As of 5 December 2020, the UK has had another 15,539 cases of COVID-19. Furthermore, on the same day, a total of 397 new deaths from COVID-19 were recorded, adding to a total of 69,752 deaths. This is similar to what we were seeing during the first wave of the pandemic.
There is a difference between then and now, with the first batches of the Pfizer vaccine currently being dispensed. Although, this may not mean that we have an immediate cure to our problems.

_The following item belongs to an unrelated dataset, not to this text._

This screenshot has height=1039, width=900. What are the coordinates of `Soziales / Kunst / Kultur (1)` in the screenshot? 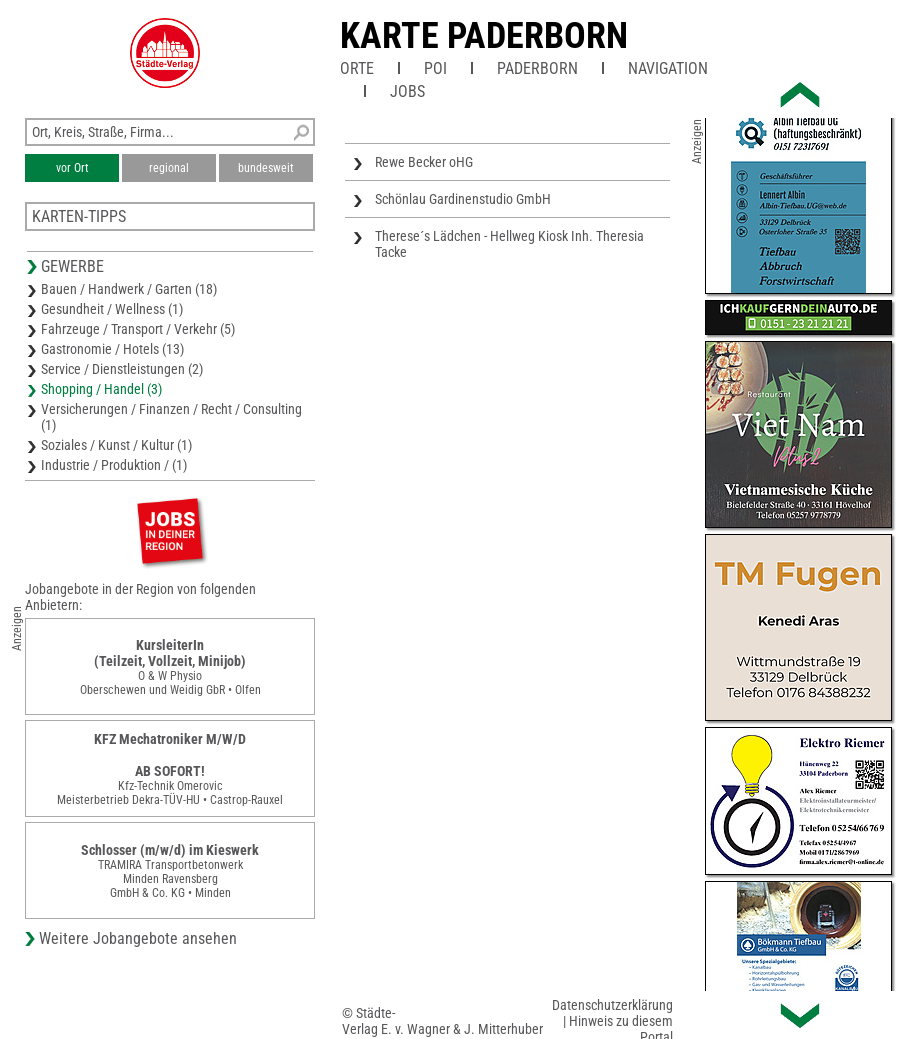 It's located at (116, 445).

Whilst the UK’s approval of the newly produced Pfizer vaccine may herald the end of the pandemic, the deployment and administration of the first set of doses will take time. It should also be considered that one dose per person will not offer security to curb transmission. According to experts, the vaccine’s effectiveness depends on two doses being given 21 days apart from each other. This would take us well past the short period when restrictions are being lifted for Christmas.
However, this is just one issue.
The UK government has secured 40 million doses of the Pfizer vaccine, enough for 20 million people. The first 80,000 doses will be administered in the next few weeks, however, it will be a mammoth task to store and distribute it around the UK. Allowing people to move relatively freely for five days while all that is happening may be risky, especially at a time when coughs and colds are so prevalent.
From a safety point of view, it does seem like lifting restrictions may be dangerous. However, perhaps a greater issue would be that of unfairness.
Is the decision inconsistent?
It’s clear the coronavirus crisis isn’t so different over this Christmas period than it was over the period in which Easter, Eid ul Fitr, Eid ul Adha, and Diwali were being celebrated. Yet people were asked to adapt their celebrations this year, with congregations banned and smaller-scale festivities recommended. For the second Eid festival, Muslims were expected to make last-minute rearrangements, for which the government received extreme backlash.
This does appear to seem divisive. For a government that, over the past several months, has shown utter contempt for groups like small business owners, along with making U-turns on key issues and refusing to acknowledge rules being broken within their own party, special treatment isn’t unexpected from the government.
Special treatment means inconsistency, and inconsistency engenders mistrust, giving rise to dissent. Already, there have been anti-vaxxers and anti-lockdown protests, with people demanding their freedoms to be respected. The government’s seemingly arbitrary changes to rules serve only to strengthen the protestors’ credibility.
People do deserve a break, but probably more from the governments mixed-messaging and divisive decisions, than anything else.